In commercial, again, I think we are clearly the leader on a global basis in commercial banking, something we're very proud of. I think there's a few things in terms of growth in market share. First off, it's about a $5 billion SAM. If you look at the size of the company for just commercial, we have plenty of runway. In the U.S., we've been very fortunate to have signed and gotten live and referenceable a nice number of customers, including 15 of the top 30 banks in the U.S. We see continued opportunities with those. If you look at our Q2 financial results, we actually announced two expansions with two top 50 banks, specifically for commercial in the U.S., as well as a top five bank in Canada. Within each one of those logos, we see opportunity to expand just in that core commercial business, right?
I think plenty of just greenfield opportunities. We don't have all of those top 30, right? There's opportunities there.
50% market share, logo share.
Logo share.
Of the top 30. I think Viva talks about top 20 pharma companies. They've been able to get to over 80% market share. As you think about the potential in commercial, is it a winner can take most opportunity? Do you think there is a longer term path to get to an 80%+ market share?
We're certainly focused on doing that. I think one of the things that's very unique about our platform, if we're talking just specifically in the U.S., on a global basis, but U.S. right now, we're the only platform that's demonstrated an ability to scale. We serve community banks, and with that same platform, we scaled a Bank of America and Wells Fargo and a whole bunch of other quite large financial institutions in the U.S. I think our biggest competitor there is do nothing, right? Our job is to make sure that the value proposition is meaningful enough for them to actually prioritize coming with us. We had a nice win in Q4, which was a nice top bank logo in the fourth quarter.
I think one of the things that we've seen is we've kind of gotten farther and farther away from the liquidity crisis, which did impact our top market because that's where we saw most of the deal slowdown headwinds. A lot of those banks were very internally focused, making sure from a regulatory standpoint they were in good shape. As we've gotten farther from that, we've seen activity pick up in the U.S.
Any sense your footprint? You talked about two big bank expansions this quarter. What's your footprint at the top 15 that you already have existing footprint at? Do you think there's an opportunity to increase revenue there by 50% just through footprint expansion? Or is it more like 20% more expansion and the real growth is going to come from new logos?
I think with new logos, there's still plenty of opportunity here, both again up market as well as as we go down into the regional and community bank space. There is plenty of green space for us here in the States. If we think about new logos, again, outside of North America, I think you'll see a lot of new logo growth because, again, for us, that's a lot of brand new opportunity for us.

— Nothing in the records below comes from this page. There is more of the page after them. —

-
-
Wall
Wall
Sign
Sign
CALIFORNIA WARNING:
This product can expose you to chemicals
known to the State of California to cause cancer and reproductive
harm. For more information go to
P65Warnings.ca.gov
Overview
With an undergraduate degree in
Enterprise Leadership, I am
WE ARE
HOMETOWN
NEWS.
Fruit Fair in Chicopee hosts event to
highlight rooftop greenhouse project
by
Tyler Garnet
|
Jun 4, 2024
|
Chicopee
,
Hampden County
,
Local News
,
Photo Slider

Spain, for example, is a new country that we entered into, announced our first logo there in the second quarter. New logos, again, as we move more aggressively outside of the U.S., I think you'll see that. Within our customer base, we're doing two things. One is because we have a platform, we're trying to go across the bank. Leverage our commercial stronghold, right, and go to small business, go to consumer, go to mortgage.

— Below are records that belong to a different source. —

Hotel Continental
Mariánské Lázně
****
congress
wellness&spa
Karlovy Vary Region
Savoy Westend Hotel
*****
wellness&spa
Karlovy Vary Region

Within the commercial bank, whether it's Onboarding, which is a newer offering for us, or Banking Advisor, our AI strategy and skills, being able to bring that to what is a very happy customer base overall.
Got it. The incremental opportunity to cross all new products into that existing solve is probably the biggest lever outside of new logo growth. Let's shift gears to that retail, consumer, mortgage. That feels more net new, big cross-sell potential. What's your market share there? You have 50% of the top 15 in commercial. What's your share in that retail, consumer, mortgage space?
We do have a $200 billion bank on consumer. That was actually our land. Our friends at First Citizens, who at our investor day back in May were up on stage talking about their first big, that was our first enterprise for consumer.
One of the 15 now is consumer.
It was a land. That was our first product with them, which I think is important as you think about cross-selling. If you think about consumer and mortgage together, it's about a $10 billion SAM for us. It is very early, right? We've been focused on maturing our consumer product. I think we've been very transparent about it taking us longer to get to a best of market product as we wanted to. I think we've also highlighted the fact that we think we're there. I think that's evidenced by in Q4, we had over 20 consumer lending wins last year, including two over $50 billion in assets. I think we feel like we have another best of market product that we can land at and/or cross-sell into our customer base.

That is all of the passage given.